Entre-temps, d’autres expériences, comme celle de Sankara au Burkina Faso, subiront la même loi. Le bras opérationnel étant cette fois celui de la France.

Dans cette même foulée, les peuples et leurs avant-gardes étant têtus, au Congo, les lumumbistes et leurs alliés ont conduit, 37 ans après l’assassinat de Lumumba, une alliance, l’A.F.D.L., soutenue par un mouvement populaire d’opposition à Mobutu et au mobutisme.

Aujourd’hui, comme précédemment, devant l’avancée populaire au Chili, au Burkina Faso, la communauté internationale utilise les pressions sur le gouvernement en place, joue des contradictions et des mésententes internes, alimente les projets nauséabonds de retour, même relifté, du mobutisme.

Sur le plan régional, les parrains du projet de l’Alliance (AFDL) dans les pays riverains du Congo, hésitent et sont réticents.
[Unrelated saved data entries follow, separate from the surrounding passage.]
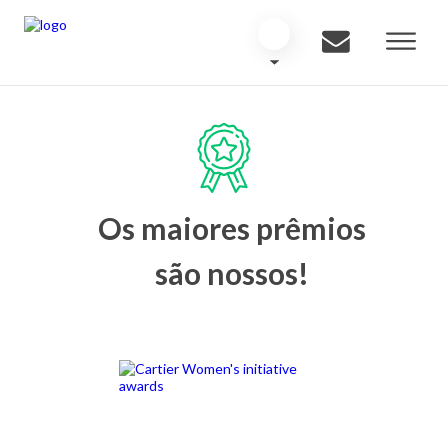
Os maiores prêmios
são nossos!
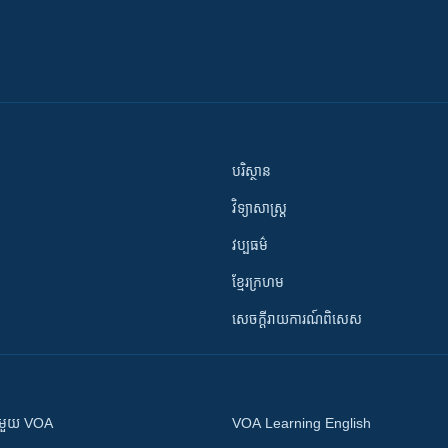
បរិស្ថាន
វិទ្យាសាស្រ្ត
វប្បធម៌
ខ្មែរក្រហម
សេចក្តីរាយការណ៍ពិសេស
ស​​ជាមួយ VOA
VOA Learning English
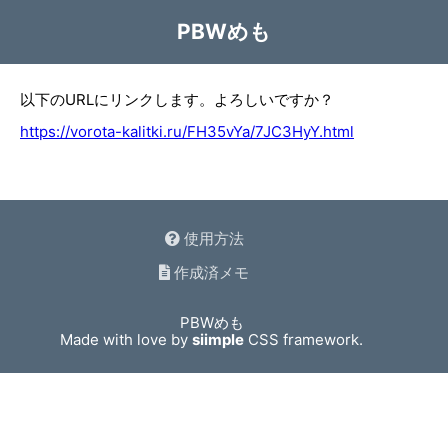
PBWめも
以下のURLにリンクします。よろしいですか？
https://vorota-kalitki.ru/FH35vYa/7JC3HyY.html
使用方法
作成済メモ
PBWめも
Made with love by
siimple
CSS framework.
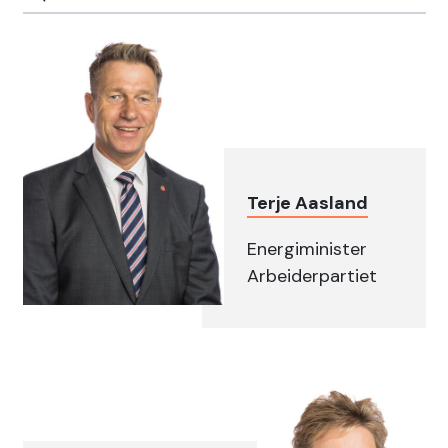
Terje Aasland
Energiminister
Arbeiderpartiet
Leurs espérances de se débarrasser d’un Mobutu gênant et déstabilisant mais aussi d’abattre au Congo leurs propres opposants (génocidaires hutus rwandais, milices burundaises, mercenaires Savimbistes, etc.) sont déçues.

Aussi, en ce moment, il est clair qu’un projet, celui de Lumumba des années 60, celui d’un peuple épuisé et révolté par 32 ans de mobutisme, s’il a vu le jour, est déjà largement hypothéqué.

Kabila, dès qu’il a pris la route avec les maquisards de l’AFDL, a été combattu par les Occidentaux et tous les alliés qu’ils pouvaient mobiliser en Afrique.

La coalition des Congolais avec ceux qui, dans la région, ont appuyé le projet de l’AFDL, déplaisait aux Occidentaux. Il continue d’être combattu par ces mêmes puissances dès après le 17 mai 1997, jour de la libération du Congo du mobutisme.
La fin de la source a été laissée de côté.